## Work instructions:
With the images left out, print every entry that follows exactly.

= = =

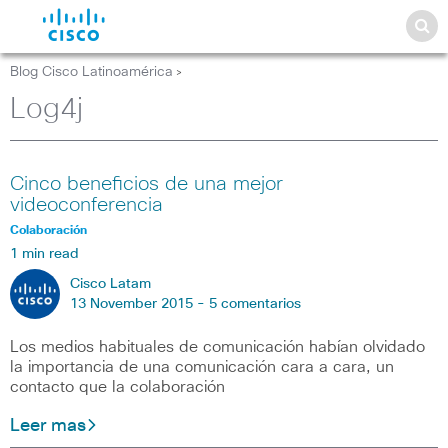
Blog Cisco Latinoamérica
>
Log4j
Cinco beneficios de una mejor
videoconferencia
Colaboración
1 min read
Cisco Latam
13 November 2015 -
5 comentarios
Los medios habituales de comunicación habían olvidado
la importancia de una comunicación cara a cara, un
contacto que la colaboración
Leer mas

= = =

## Answer box:
Blog Cisco Latinoamérica
>
Log4j
Cinco beneficios de una mejor
videoconferencia
Colaboración
1 min read
Cisco Latam
13 November 2015 -
5 comentarios
Los medios habituales de comunicación habían olvidado
la importancia de una comunicación cara a cara, un
contacto que la colaboración
Leer mas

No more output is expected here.